SU1488005A1 - Device for classifying suspensions containing ferromagnetic particles - Google Patents

Abstract

The invention relates to the field of magnetic enrichment. The purpose of the invention is to increase the efficiency of the classification process. The device includes a vertically installed cylindrical housing / K / 1 of a non-magnetic material with a tangentially installed supply nozzle (P) 2, covering K 1 of the main electromagnetic system (EMC) 3 with windings connected to a three-phase alternating-floor source, drain (P) 4 with a hub magnetic field 5, P 6 for unloading concentrate. Below EMC 3 in height K 1, an additional П 7 is installed for outputting large ferromagnetic particles, an additional EMC 8, the windings of which are connected to a source of a three-phase alternating field opposite to the windings of EMC 3 and an additional П 9 for outputting large non-magnetic particles. Moreover, P 9 is installed with a gap inside P 6 coaxially with it. The initial suspension enters K 1 through P 2 and under the action of EMC 3 twists. Under the action of centrifugal and magnetic forces, large ferromagnetic particles are concentrated in the wall part and, moving along the wall K 1, are output through П 7. The rest of the suspension, moving down, gets into the EMC field 8, which creates a rotating field whose opposite direction original direction of rotation of the flow. When braking, large non-magnetic particles rush to the center of K 1 and unload through P 9, and ferromagnetic particles, having drawn to the wall of K 1, are removed through P 6. The completely cleaned upward flow is removed through P 4. 1 Cp. ly, 1 il.

Description

field opposite to the windings of the EMC 3, and an additional D 9 for outputting large non-magnetic particles. Moreover, P 9 is installed with a gap inside P 6 coaxially with it. The initial suspension enters K 1 through P 2 and under the influence of EMC 3 twists. Under the action of centrifugal and magnetic forces, large ferromagnetic particles are concentrated in the wall part and, moving along the wall K 1, are removed through P 7. The remaining part

The suspension, moving down, gets into the EMC field 8, which creates a rotating magnetic field whose direction is opposite to the original direction of rotation of the flow. During braking, large non-magnetic particles rush to the center of K 1 and unload through P 9, and ferromagnetic particles, drawn against the wall of K 1, are removed through P 6. The completely cleaned upward flow is removed through P 4. f-ly, 1 ill.

The invention relates to the field of magnetic enrichment and can be used to purify suspensions from ferromagnetic particles and to classify them.

The purpose of the invention is to increase the efficiency of the classification process.

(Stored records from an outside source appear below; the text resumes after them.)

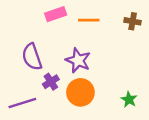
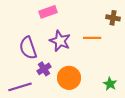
orange line: (89, 20) -> (92, 38), moved
purple star: (78, 60) -> (60, 41), moved

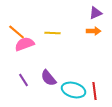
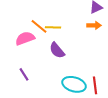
orange line: (17, 32) -> (39, 26), moved
purple semicircle: (49, 78) -> (57, 50), moved

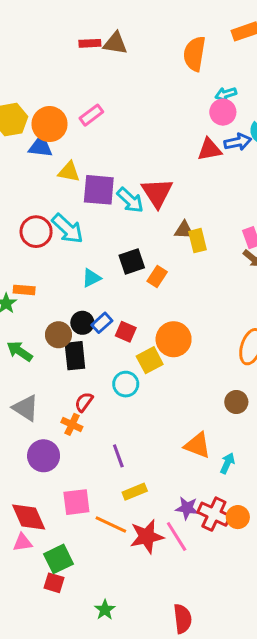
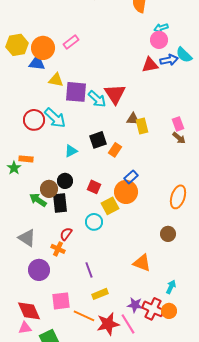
blue rectangle: (102, 323) -> (131, 177), moved
green arrow: (20, 351) -> (38, 200), moved
cyan arrow: (227, 463) -> (171, 287), moved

The drawing shows the device section.

The device contains a vertically installed cylindrical housing 1 of a non-magnetic material with a tangentially installed power supply nozzle 2, a main electromagnetic system enclosing the case with windings 3 connected to a three-phase alternating current source, a discharge nozzle 4 with a magnetic field concentrator 5, a nozzle 6 for concentrate unloading. Below the electromagnetic system along the height of the body, an additional pipe 7 is installed for outputting large ferromagnetic particles, an additional electromagnetic system with windings 8 connected to a three-phase AC source opposed to the windings 3 of the main electromagnetic system, an additional pipe 9 for outputting large non-magnetic particles, which is installed with a gap inside the pipe 6 coaxially with him. The hub 5 is installed inside the housing 1 on the outer surface of the pipe 4.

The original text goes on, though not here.